Technology Roundup – Apple wasn’t interested in Arm purchase, Microsoft EPS beats by $0.09

Published on: Jul 22, 2020
Author: Amy Liu

Apple wasn’t interested in Arm purchase – Bloomberg

Bloomberg sources say SoftBank (OTCPK:SFTBF,OTCPK:SFTBY) held preliminary talks with Apple (NASDAQ:AAPL) about purchasing Arm, but the iPhone maker wasn’t interested in the deal.

Apple reportedly felt that Arm’s licensing operation wouldn’t fit in well with its hardware and software business model.

The purchase could have raised regulatory concerns about Apple owning a license supplier to many rivals.

Arm tech appears in more than 2B custom processors for Apple devices shipped over the past decade. Last month, Apple announced custom silicon for Macs built on Arm architecture.

Bloomberg also reported that Nvidia is interested in an Arm purchase.

Microsoft EPS beats by $0.09, beats on revenue

Microsoft (NASDAQ:MSFT): Q4 GAAP EPS of $1.46 beats by $0.09.

Revenue of $38.03B (+12.8% Y/Y) beats by $1.48B.

Q2 Intelligent Cloud revenue (including Azure) of $13.4B (+17% Y/Y) vs. consensus of $13.11B, company guidance of $12.9-13.15B.

Shares -2.2%.

Apple research defends App Store as antitrust scrutiny grows

Apple (NASDAQ:AAPL) is sticking up for its App Store approach ahead of a House hearing next week, and alongside increasing regulatory antitrust scrutiny.

Today it pointed to economic research it commissioned showing that the fees it takes from developers are in line with those charged by other platforms.

The App Store (which generates an estimated $15B in annual sales) has come under fire for its 30% revenue cut, and rules dictating the marketing and pricing of apps. But Apple says it’s not a monopolist, and takes that cut from a small percentage of some 2M apps available in the store.

That 30% fee, Apple’s study says, is below the roughly 37% and 31% commissions charged by ticket resellers StubHub and Ticketmaster.

CEO Tim Cook is joining top execs from Amazon.com, Facebook and Alphabet at next week’s hearing from the House Judiciary’s Antitrust subcommittee.

Microsoft drops despite FQ4 beats driven by pandemic tailwinds

Microsoft (NASDAQ:MSFT) drops 2.5% despite fiscal Q4 beats driven by the pandemic’s remote work and learning trends.

Revenue breakdown: Productivity and Business Processes $11.75B (consensus: $11.90B);Intelligent Cloud, $13.37B (consensus: $13.11B); More Personal Computing, $12.91B (consensus: $11.47B).

Work and learn from home trends helped the Productivity and Business and Intelligent Cloud segments, though traditional licensing slowed and LinkedIn (+11% Y/Y in constant currency) was negatively impacted.

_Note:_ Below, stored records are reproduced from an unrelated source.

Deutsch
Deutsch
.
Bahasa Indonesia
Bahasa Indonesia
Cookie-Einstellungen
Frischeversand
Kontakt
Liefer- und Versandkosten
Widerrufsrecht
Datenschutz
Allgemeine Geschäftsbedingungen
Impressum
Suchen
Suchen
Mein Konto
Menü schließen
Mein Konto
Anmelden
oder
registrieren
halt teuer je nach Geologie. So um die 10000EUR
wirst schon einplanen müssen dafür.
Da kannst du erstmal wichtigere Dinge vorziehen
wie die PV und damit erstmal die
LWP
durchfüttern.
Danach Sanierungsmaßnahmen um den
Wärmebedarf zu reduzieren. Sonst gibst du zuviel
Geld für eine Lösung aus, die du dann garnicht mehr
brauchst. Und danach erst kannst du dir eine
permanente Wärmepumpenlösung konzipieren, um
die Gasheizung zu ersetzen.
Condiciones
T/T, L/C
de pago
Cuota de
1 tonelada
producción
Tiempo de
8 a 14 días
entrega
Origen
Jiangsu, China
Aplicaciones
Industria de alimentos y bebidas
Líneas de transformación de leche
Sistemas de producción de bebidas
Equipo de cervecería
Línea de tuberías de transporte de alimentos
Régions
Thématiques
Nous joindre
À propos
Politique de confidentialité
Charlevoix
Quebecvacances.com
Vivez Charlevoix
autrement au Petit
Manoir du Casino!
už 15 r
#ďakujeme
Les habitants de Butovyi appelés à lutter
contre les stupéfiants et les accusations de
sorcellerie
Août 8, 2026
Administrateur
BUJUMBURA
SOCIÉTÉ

In More Personal Computing, Windows OEM (+7%), Surface (+30%), and Xbox (+68%) benefited from the remote trends while Search ex-TAC (-17% Y/Y) was hit by the ad spend cuts.

Azure revenue was up 50% Y/Y in the quarter, decelerating from the 61% growth last quarter.

Operating expenses were up 13% Y/Y including the $450M charge for closing the physical stores.

Microsoft returned $8.9B to shareholders in the quarter, up 16% Y/Y.

Earnings call starts at 5:30 PM with a webcast here.

Nvidia interested in SoftBank’s Arm – Bloomberg

Bloomberg sources say Nvidia (NVDA +1.0%) has expressed takeover interest in SoftBank-owned (OTCPK:SFTBF,OTCPK:SFTBY) semiconductor designer Arm.

Nvidia made the approach in recent weeks, but other potential bidders could emerge.

Talks are in the early stages. A deal could fail to materialize or SoftBank could opt to pursue a public listing for Arm.

Last week, WSJ sources reported that SoftBank was discussing options for Arm, which it purchased four years ago for $32B.